Many prior efforts in designing Machine Learning systems with human input, pose the problem as: “what can I get the human to do to help my machine learn better?” Instead, our goal is for systems to learn from everyday people, we reframe the problem as: “how can machines take better advantage of the input that an everyday person is going to be able to provide?” This approach is Interactive Machine Learning (IML), and brings Human Factors to the problem of Machine Learning. IML has two major complementary research goals: (1) to develop interaction protocols for people to teach an ML agent in a way they find natural and intuitive. (2) to design ML algorithms that take better advantage of a human teacher’s guidance; that is, to understand formally how to optimize the information source that is humans, even when those humans have imperfect models of the learning algorithms or suboptimal policies themselves.
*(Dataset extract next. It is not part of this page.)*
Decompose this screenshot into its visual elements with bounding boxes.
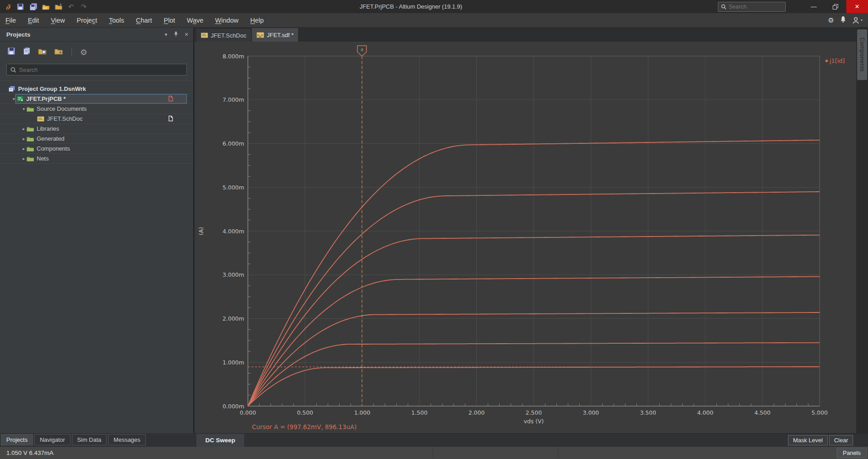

Our research agenda addresses both of these IML research questions in two complementary types of learning interactions:

  • Learning from Demonstrations (LfD)—A human teacher provides demonstrations of the desired behavior in a given task domain, from which the agent infers a policy of action.
  • Learning from Critique—A human teacher watches critiques the behavior with high-level feedback.

This project is the joint effort with Dr. Andrea Thomaz (PI), Dr. Charles Isbell and Dr. Mark Riedl.